"It's the loneliest kind of a place, Captain Skinner," said Bill, just after he had helped turn the mules loose on the grass.
"I wish I knew just how lonely it is. I kind o' smell something."
"Do ye, Cap?"
Every such band of men has its "Captain," of some kind, and sometimes very good discipline and order is kept up. But Captain Skinner was hardly the man anybody would have picked out for a leader, before seeing how the rest listened to what he said, and how readily they seemed to obey him.
He was the shortest, thinnest, ugliest, and most ragged man in the whole party; and just at this moment he did not appear to be carrying any arms except the knife and pistol in his belt.
"If I don't smell it, I can see it.

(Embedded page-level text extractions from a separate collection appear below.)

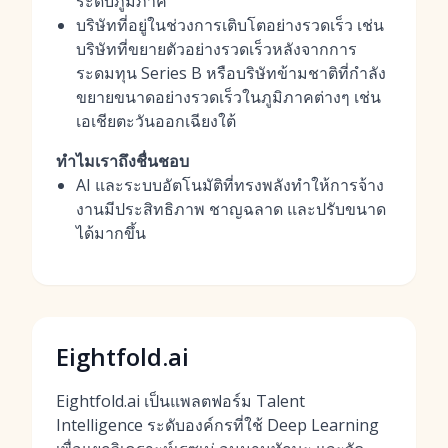
ระดับภูมิภาค
บริษัทที่อยู่ในช่วงการเติบโตอย่างรวดเร็ว เช่น
บริษัทที่ขยายตัวอย่างรวดเร็วหลังจากการ
ระดมทุน Series B หรือบริษัทข้ามชาติที่กำลัง
ขยายขนาดอย่างรวดเร็วในภูมิภาคต่างๆ เช่น
เอเชียตะวันออกเฉียงใต้
ทำไมเราถึงชื่นชอบ
AI และระบบอัตโนมัติที่ทรงพลังทำให้การจ้าง
งานมีประสิทธิภาพ ชาญฉลาด และปรับขนาด
ได้มากขึ้น
Eightfold.ai
Eightfold.ai เป็นแพลตฟอร์ม Talent
Intelligence ระดับองค์กรที่ใช้ Deep Learning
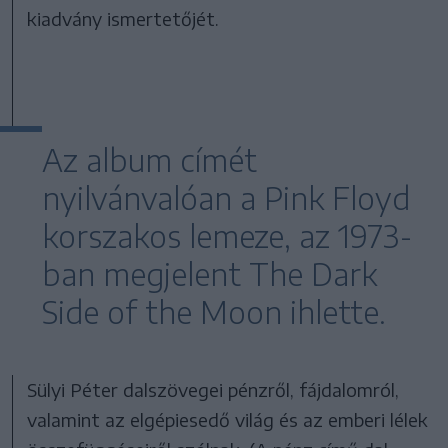
kiadvány ismertetőjét.
Az album címét
nyilvánvalóan a Pink Floyd
korszakos lemeze, az 1973-
ban megjelent The Dark
Side of the Moon ihlette.
Sülyi Péter dalszövegei pénzről, fájdalomról,
valamint az elgépiesedő világ és az emberi lélek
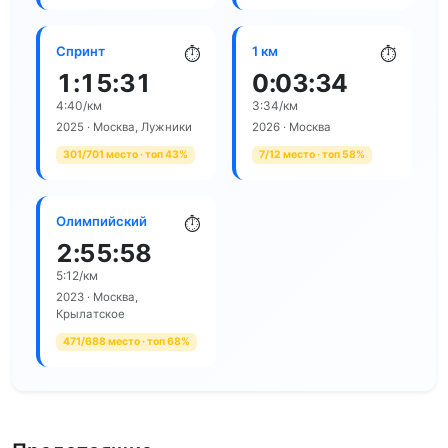
Спринт
1 км
⏱
⏱
1:15:31
0:03:34
4:40/км
3:34/км
2025 · Москва, Лужники
2026 · Москва
301/701 место · топ 43%
7/12 место · топ 58%
Олимпийский
⏱
2:55:58
5:12/км
2023 · Москва,
Крылатское
471/688 место · топ 68%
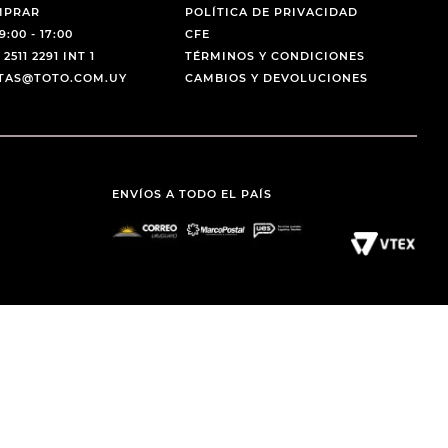
MPRAR
POLÍTICA DE PRIVACIDAD
9:00 - 17:00
CFE
 2511 2291 INT 1
TÉRMINOS Y CONDICIONES
NTAS@TOTO.COM.UY
CAMBIOS Y DEVOLUCIONES
ENVÍOS A TODO EL PAÍS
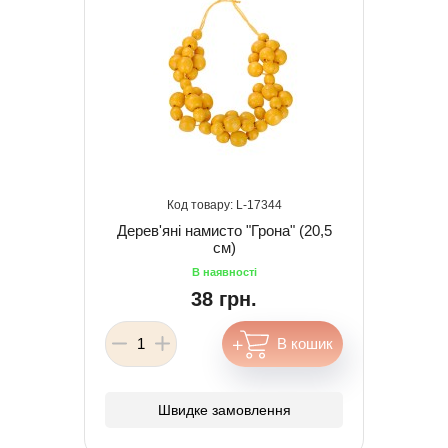
17344
Дерев'яні намисто "Грона" (20,5
см)
38 грн.
Швидке замовлення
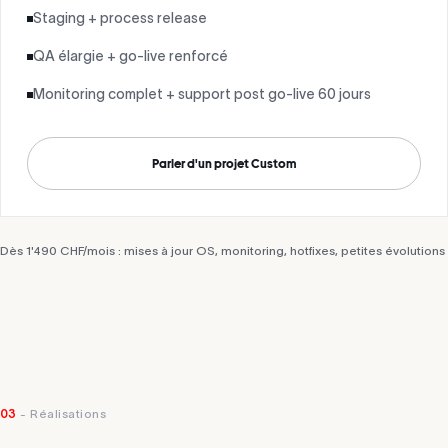
Staging + process release
QA élargie + go-live renforcé
Monitoring complet + support post go-live 60 jours
Parler d'un projet Custom
Dès 1'490 CHF/mois : mises à jour OS, monitoring, hotfixes, petites évolutions
03
- Réalisations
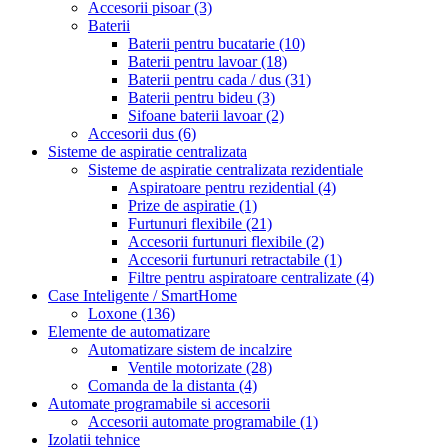
Accesorii pisoar
(3)
Baterii
Baterii pentru bucatarie
(10)
Baterii pentru lavoar
(18)
Baterii pentru cada / dus
(31)
Baterii pentru bideu
(3)
Sifoane baterii lavoar
(2)
Accesorii dus
(6)
Sisteme de aspiratie centralizata
Sisteme de aspiratie centralizata rezidentiale
Aspiratoare pentru rezidential
(4)
Prize de aspiratie
(1)
Furtunuri flexibile
(21)
Accesorii furtunuri flexibile
(2)
Accesorii furtunuri retractabile
(1)
Filtre pentru aspiratoare centralizate
(4)
Case Inteligente / SmartHome
Loxone
(136)
Elemente de automatizare
Automatizare sistem de incalzire
Ventile motorizate
(28)
Comanda de la distanta
(4)
Automate programabile si accesorii
Accesorii automate programabile
(1)
Izolatii tehnice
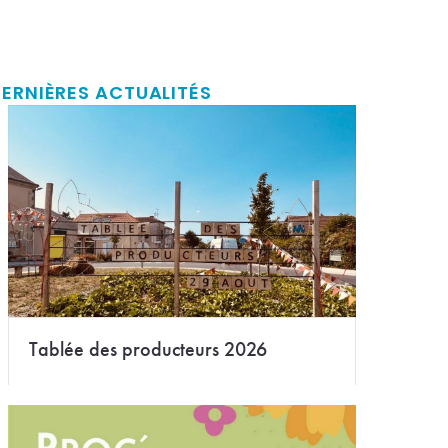
ERNIÈRES ACTUALITÉS
Tablée des producteurs 2026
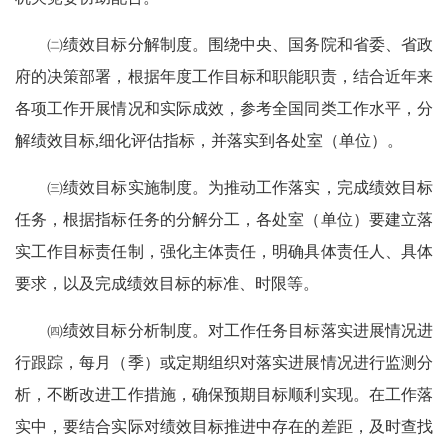
㈡绩效目标分解制度。围绕中央、国务院和省委、省政
府的决策部署，根据年度工作目标和职能职责，结合近年来
各项工作开展情况和实际成效，参考全国同类工作水平，分
解绩效目标,细化评估指标，并落实到各处室（单位）。
㈢绩效目标实施制度。为推动工作落实，完成绩效目标
任务，根据指标任务的分解分工，各处室（单位）要建立落
实工作目标责任制，强化主体责任，明确具体责任人、具体
要求，以及完成绩效目标的标准、时限等。
㈣绩效目标分析制度。对工作任务目标落实进展情况进
行跟踪，每月（季）或定期组织对落实进展情况进行监测分
析，不断改进工作措施，确保预期目标顺利实现。在工作落
实中，要结合实际对绩效目标推进中存在的差距，及时查找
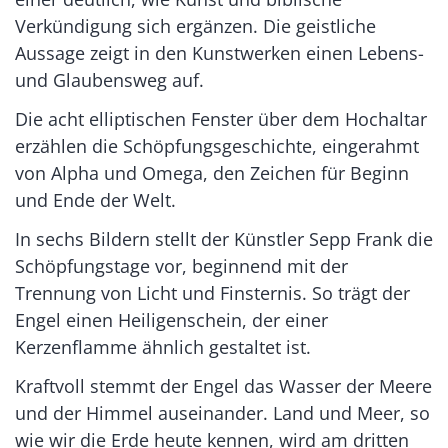
Verkündigung sich ergänzen. Die geistliche
Aussage zeigt in den Kunstwerken einen Lebens-
und Glaubensweg auf.
Die acht elliptischen Fenster über dem Hochaltar
erzählen die Schöpfungsgeschichte, eingerahmt
von Alpha und Omega, den Zeichen für Beginn
und Ende der Welt.
In sechs Bildern stellt der Künstler Sepp Frank die
Schöpfungstage vor, beginnend mit der
Trennung von Licht und Finsternis. So trägt der
Engel einen Heiligenschein, der einer
Kerzenflamme ähnlich gestaltet ist.
Kraftvoll stemmt der Engel das Wasser der Meere
und der Himmel auseinander. Land und Meer, so
wie wir die Erde heute kennen, wird am dritten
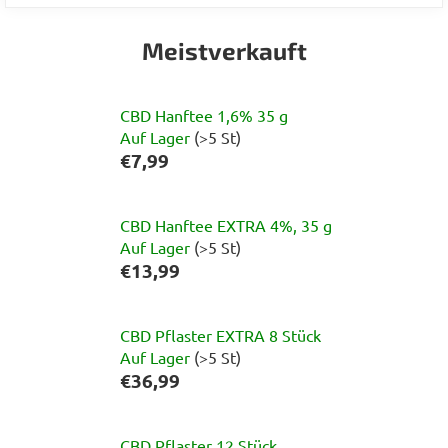
Meistverkauft
CBD Hanftee 1,6% 35 g
Auf Lager
(>5 St)
€7,99
CBD Hanftee EXTRA 4%, 35 g
Auf Lager
(>5 St)
€13,99
CBD Pflaster EXTRA 8 Stück
Auf Lager
(>5 St)
€36,99
CBD Pflaster 12 Stück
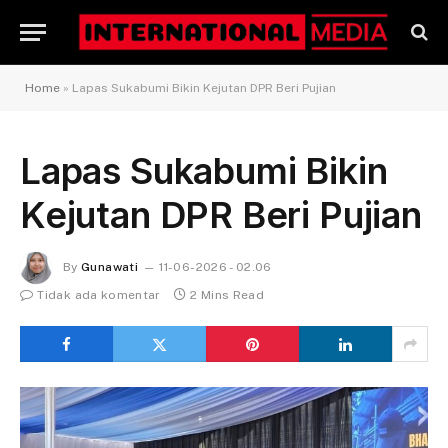
Home
»
Lapas Sukabumi Bikin Kejutan DPR Beri Pujian
Lapas Sukabumi Bikin
Kejutan DPR Beri Pujian
By
Gunawati
11-06-2026 - 02.06
Tidak ada komentar
2 Mins Read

Look yonder, Bill."
"That's so!—blood!"
It was the spot on which the buck had fallen, and in a moment more than half a dozen men were looking around in all directions.
They understood all they saw, too, as well as any Indians in the world, for in less than five minutes Captain Skinner said: "That'll do, boys. We must follow that trail. Two white hunters. They killed the buck. Both wore moccasins; so they ain't fresh from the settlements. There's something queer about it. They were on foot, and they carried off their game."
It was indeed very queer, and it would not do to let any such puzzle as that go by unsolved. So, while several men were ordered out after game, and several more were left to guard the camp, Captain Skinner himself, with Bill and five others, armed to the teeth, set out at once on the trail of Murray and Steve Harrison.